The answer should contain only the lines running from the line with "Onsite Physiotherapy" to the end of the material, reproduced verbatim.
*** Opening of RECORDS FOR THIS TASK ***
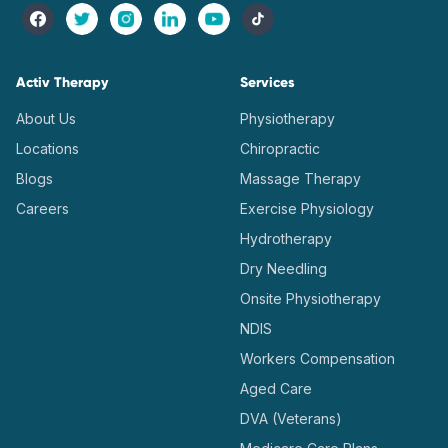
Activ Therapy
Services
About Us
Physiotherapy
Locations
Chiropractic
Blogs
Massage Therapy
Careers
Exercise Physiology
Hydrotherapy
Dry Needling
Onsite Physiotherapy
NDIS
Workers Compensation
Aged Care
DVA (Veterans)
*** Close of RECORDS FOR THIS TASK ***
> [ANSWER BELOW]
Onsite Physiotherapy
NDIS
Workers Compensation
Aged Care
DVA (Veterans)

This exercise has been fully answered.